An unfortunate side effect of this growth is a tight employment market—which, in turn, is making it extremely challenging for employers to find good quality candidates. Retaining good employees is another growing challenge. [See Employee Retention a Concern for Nevada Business.]
How businesses—especially existing small businesses—approach hiring is an important aspect of successfully riding the wave of this growth.
Since small businesses often operate in a lean manner, the bandwidth to apply resources to recruitment of new hires is lacking. This can result in rushing and quick decisions, which will come back to bite if an employee is hired without a thorough process.
Use the following hiring tips to ensure you make the most informed decision possible when you offer a candidate the job:
Create a job description. Clarify what you need in the job and focus on the “must-haves.” Then use this document to show your candidate what is expected when they come to work at the company. Matched expectations are crucial in making sound hiring decisions for the employer and the employee.

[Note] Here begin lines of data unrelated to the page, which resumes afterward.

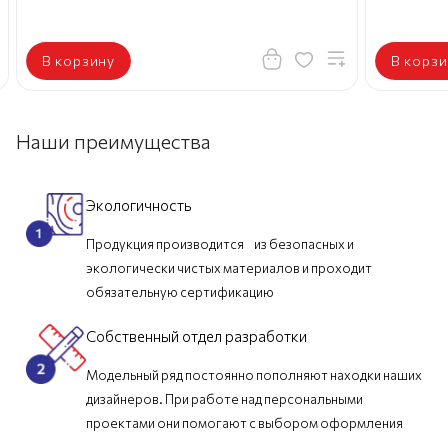
В корзину
В корзи
Наши преимущества
Экологичность
Продукция производится из безопасных и
экологически чистых материалов и проходит
обязательную сертификацию
Собственный отдел разработки
Модельный ряд постоянно пополняют находки наших
дизайнеров. При работе над персональными
проектами они помогают с выбором оформления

Write a job ad, not a job description. When posting a job opening, write an ad that reflects the vibe of your company and entices candidates. An ad is the first step to take in selling the job to potential candidates—so use it to its full potential. Avoid dully listing all the required qualifications or cutting and pasting the job description. Write the ad like you would write an ad for your products or services. Make it appealing. List benefits. Catch the eye and convince people to apply.

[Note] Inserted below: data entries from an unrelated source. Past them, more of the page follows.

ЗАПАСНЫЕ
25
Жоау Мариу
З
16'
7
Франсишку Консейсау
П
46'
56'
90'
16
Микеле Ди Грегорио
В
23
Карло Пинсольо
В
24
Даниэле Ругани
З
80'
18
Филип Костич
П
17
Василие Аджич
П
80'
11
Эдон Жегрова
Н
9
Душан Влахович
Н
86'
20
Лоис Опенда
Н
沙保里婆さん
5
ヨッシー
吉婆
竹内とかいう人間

Prepare interview questions. Avoid laid-back conversations during your interview process. Rather, focus on discovering whether or not the candidate is a good fit for the job by asking specific questions about past experience and behaviors.
Be thorough. Avoid rushing through the interview process. Ask the candidate to come back for subsequent interviews with different employees throughout your organization. Ask employees with peer positions to interview candidates because they will work with the new employee—and it is important they all can gel. Gather information about the candidate’s interactions with everyone they encountered. Use testing to assess skills and character. Listen to your gut. Avoid rushed decisions—those usually result in problematic hires.
This article first appeared in the Reno Gazette Journal on November 29, 2016.